### Data provided
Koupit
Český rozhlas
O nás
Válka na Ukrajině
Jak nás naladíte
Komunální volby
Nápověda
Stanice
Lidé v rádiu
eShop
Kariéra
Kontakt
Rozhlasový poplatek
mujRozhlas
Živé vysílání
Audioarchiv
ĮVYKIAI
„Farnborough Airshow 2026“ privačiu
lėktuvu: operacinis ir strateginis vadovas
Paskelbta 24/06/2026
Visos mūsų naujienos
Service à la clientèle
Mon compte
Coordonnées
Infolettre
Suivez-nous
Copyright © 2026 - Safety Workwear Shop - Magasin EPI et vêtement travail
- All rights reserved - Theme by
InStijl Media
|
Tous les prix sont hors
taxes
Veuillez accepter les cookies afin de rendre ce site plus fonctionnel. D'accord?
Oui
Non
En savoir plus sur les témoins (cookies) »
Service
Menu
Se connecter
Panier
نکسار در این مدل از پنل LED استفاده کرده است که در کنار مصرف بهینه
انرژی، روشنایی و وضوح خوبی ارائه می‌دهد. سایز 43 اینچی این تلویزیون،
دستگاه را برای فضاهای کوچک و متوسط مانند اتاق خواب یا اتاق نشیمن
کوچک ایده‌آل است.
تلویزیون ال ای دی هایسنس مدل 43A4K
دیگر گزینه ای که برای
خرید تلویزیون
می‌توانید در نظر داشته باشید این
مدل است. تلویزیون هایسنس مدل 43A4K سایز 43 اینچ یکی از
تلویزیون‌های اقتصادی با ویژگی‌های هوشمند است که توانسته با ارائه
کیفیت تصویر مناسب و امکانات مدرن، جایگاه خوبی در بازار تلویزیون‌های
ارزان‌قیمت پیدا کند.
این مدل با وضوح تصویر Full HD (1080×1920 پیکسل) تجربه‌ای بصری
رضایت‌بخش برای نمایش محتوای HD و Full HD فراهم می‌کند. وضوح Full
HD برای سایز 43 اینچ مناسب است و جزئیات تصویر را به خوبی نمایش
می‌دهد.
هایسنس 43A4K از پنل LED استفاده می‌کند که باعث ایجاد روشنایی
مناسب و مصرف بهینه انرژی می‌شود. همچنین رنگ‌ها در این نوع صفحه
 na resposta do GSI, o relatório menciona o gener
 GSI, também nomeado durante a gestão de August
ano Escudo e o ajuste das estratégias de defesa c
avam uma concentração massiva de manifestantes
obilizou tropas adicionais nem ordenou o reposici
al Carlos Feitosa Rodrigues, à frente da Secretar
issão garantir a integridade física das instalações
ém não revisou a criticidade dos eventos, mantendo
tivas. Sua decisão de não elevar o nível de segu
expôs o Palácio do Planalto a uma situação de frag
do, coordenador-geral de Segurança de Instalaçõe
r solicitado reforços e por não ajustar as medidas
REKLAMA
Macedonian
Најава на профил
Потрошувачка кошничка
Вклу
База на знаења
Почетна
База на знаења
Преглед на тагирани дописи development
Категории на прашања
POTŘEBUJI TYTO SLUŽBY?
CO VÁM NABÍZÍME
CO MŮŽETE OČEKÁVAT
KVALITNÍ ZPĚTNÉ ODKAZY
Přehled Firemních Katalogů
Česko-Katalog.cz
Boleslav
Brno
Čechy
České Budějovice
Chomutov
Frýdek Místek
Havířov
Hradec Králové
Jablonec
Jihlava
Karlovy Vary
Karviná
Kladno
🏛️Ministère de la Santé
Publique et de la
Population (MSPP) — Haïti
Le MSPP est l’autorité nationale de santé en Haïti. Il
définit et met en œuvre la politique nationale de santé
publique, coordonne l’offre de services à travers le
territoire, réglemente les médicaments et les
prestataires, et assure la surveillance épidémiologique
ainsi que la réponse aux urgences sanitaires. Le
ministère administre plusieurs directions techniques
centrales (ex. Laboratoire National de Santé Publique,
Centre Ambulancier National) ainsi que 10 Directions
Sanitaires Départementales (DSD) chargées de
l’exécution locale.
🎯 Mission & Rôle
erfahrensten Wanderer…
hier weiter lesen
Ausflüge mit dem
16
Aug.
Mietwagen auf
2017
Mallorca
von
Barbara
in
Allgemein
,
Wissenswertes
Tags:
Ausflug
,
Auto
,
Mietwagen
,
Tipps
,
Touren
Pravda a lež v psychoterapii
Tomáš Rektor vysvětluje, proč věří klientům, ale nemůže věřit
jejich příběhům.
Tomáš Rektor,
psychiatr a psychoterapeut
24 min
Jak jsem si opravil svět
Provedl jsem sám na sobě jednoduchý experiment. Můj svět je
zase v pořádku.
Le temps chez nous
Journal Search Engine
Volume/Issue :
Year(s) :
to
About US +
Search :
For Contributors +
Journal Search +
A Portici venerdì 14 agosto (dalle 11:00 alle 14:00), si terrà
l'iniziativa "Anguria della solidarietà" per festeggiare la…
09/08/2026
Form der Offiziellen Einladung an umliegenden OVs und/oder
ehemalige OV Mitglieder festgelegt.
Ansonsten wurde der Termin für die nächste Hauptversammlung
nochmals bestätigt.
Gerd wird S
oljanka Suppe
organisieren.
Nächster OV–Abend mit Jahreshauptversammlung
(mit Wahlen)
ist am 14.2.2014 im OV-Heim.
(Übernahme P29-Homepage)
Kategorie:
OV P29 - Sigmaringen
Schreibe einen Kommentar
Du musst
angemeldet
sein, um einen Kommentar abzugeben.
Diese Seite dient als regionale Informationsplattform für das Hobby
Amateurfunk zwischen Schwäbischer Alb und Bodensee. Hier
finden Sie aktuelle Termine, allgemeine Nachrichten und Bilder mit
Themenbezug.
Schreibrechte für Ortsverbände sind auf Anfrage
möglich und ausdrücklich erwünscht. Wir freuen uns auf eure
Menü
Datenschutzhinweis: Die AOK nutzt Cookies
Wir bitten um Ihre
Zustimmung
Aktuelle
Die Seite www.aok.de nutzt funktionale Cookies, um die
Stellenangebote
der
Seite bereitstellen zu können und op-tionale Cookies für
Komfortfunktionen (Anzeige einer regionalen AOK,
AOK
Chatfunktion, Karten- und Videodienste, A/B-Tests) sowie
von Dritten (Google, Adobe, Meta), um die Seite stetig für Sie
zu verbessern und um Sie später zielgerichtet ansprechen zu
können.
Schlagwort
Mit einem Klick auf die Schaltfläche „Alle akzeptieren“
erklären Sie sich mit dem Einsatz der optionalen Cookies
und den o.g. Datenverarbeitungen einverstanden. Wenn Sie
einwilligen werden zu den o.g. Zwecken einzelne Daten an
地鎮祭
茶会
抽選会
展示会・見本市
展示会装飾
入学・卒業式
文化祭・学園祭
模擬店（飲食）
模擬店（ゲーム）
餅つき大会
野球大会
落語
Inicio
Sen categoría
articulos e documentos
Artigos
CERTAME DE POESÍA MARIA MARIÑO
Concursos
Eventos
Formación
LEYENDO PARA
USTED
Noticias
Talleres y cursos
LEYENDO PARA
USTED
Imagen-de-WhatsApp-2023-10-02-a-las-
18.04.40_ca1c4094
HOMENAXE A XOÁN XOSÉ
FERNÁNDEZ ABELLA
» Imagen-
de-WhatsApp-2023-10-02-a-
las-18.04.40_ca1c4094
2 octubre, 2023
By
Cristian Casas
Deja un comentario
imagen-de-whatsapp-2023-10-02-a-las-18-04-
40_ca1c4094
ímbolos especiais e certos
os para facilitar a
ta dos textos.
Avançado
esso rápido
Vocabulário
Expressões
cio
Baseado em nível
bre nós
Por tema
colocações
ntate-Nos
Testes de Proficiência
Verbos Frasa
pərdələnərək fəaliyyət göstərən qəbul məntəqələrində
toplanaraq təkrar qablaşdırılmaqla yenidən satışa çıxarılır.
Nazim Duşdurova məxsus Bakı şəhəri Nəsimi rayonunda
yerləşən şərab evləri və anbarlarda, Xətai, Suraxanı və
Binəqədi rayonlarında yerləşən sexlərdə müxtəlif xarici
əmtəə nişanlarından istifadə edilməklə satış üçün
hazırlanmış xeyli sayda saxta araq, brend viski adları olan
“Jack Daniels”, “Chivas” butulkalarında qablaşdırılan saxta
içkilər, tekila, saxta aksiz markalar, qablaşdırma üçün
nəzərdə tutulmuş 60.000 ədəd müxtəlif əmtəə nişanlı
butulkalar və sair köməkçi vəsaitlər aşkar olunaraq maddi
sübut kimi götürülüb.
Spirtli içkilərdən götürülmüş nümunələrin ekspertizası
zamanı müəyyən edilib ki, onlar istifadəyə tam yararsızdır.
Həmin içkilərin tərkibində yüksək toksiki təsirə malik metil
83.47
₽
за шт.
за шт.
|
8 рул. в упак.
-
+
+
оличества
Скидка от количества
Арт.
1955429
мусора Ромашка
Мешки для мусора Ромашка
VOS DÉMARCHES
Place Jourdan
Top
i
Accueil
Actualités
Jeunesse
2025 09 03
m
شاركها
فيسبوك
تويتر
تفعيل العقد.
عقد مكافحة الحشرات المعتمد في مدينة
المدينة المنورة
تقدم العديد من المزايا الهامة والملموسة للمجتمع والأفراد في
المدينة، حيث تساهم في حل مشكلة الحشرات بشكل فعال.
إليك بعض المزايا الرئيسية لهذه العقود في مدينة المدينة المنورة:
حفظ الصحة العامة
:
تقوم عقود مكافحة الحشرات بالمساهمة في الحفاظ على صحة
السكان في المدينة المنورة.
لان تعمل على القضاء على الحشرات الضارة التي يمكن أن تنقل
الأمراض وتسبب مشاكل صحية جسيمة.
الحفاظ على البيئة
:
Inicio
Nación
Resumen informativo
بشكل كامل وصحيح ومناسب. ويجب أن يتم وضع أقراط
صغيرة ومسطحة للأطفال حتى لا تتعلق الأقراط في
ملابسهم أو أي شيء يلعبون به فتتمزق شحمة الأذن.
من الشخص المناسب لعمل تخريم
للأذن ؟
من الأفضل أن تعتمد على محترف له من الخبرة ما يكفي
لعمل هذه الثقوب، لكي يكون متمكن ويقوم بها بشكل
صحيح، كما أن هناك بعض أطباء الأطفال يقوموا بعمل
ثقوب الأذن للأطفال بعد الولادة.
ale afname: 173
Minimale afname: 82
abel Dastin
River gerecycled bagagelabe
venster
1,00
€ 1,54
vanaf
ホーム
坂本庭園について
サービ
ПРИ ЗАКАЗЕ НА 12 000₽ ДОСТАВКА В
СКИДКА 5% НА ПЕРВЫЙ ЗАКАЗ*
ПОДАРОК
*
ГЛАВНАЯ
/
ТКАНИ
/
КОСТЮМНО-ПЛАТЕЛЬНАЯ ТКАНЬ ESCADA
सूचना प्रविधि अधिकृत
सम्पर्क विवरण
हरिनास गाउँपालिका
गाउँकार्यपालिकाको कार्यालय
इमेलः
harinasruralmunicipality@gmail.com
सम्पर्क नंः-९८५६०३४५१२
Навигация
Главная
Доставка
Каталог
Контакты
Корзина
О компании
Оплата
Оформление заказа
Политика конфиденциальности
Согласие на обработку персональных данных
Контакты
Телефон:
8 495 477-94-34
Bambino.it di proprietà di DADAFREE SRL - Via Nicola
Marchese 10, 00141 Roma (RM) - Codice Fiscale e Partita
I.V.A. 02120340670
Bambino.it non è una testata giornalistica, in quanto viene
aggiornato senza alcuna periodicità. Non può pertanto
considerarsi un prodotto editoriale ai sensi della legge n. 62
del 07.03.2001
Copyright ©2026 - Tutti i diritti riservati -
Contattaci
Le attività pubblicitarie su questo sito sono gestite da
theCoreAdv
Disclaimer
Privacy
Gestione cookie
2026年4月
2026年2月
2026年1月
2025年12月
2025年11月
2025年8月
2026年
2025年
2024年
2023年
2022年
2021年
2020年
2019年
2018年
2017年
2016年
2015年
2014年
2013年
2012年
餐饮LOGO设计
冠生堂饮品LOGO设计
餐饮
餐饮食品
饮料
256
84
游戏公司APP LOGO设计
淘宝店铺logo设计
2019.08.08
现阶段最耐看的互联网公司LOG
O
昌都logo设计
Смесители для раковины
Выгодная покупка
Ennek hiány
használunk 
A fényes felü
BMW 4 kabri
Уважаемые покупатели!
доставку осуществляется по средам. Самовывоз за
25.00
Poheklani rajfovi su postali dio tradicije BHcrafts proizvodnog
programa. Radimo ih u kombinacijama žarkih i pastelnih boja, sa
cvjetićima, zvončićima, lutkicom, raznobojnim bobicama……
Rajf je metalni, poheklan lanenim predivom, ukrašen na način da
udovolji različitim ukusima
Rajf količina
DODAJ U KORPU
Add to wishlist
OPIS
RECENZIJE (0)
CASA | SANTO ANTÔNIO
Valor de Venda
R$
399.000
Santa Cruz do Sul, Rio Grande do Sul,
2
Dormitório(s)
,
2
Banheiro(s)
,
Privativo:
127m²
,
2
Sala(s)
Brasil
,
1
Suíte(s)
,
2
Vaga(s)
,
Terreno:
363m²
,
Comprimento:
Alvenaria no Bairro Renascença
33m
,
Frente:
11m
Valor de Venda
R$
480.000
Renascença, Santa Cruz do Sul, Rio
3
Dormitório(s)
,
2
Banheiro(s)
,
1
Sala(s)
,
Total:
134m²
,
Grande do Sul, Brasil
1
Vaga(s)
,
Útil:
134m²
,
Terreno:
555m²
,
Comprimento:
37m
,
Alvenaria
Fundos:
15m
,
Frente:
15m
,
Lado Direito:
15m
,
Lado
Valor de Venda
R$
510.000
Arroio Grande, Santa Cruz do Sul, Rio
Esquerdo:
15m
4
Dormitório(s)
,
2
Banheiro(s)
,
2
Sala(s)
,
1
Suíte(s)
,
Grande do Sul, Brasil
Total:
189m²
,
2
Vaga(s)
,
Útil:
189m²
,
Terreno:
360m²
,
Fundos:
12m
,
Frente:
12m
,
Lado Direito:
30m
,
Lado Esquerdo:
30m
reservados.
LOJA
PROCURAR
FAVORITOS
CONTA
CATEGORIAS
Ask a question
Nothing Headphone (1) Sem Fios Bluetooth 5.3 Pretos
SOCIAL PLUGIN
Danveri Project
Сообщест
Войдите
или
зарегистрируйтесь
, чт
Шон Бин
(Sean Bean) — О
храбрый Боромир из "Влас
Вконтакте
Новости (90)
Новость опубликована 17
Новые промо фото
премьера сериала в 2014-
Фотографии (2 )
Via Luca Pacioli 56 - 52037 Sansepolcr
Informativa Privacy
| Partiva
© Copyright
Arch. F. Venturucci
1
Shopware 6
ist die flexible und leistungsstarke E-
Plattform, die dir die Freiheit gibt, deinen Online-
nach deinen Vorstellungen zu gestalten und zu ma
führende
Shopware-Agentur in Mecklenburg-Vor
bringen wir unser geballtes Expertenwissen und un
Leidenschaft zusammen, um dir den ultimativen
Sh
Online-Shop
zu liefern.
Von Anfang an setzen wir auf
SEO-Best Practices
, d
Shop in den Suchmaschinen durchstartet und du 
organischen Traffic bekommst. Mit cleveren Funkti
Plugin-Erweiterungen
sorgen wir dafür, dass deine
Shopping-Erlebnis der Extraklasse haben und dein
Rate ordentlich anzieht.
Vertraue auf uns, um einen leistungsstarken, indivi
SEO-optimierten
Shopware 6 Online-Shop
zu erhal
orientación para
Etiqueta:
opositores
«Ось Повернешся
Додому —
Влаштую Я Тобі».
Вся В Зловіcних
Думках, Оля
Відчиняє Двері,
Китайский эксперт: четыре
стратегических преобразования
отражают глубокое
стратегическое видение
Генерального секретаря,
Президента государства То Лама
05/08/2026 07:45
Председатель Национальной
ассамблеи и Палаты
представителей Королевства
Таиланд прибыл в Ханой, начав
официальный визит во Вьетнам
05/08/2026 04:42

### What you have to do
Copy each line of the records above that carries the word "Lado".

### Answer for this exercise
Lado Direito:
Lado
Lado Direito:
Lado Esquerdo:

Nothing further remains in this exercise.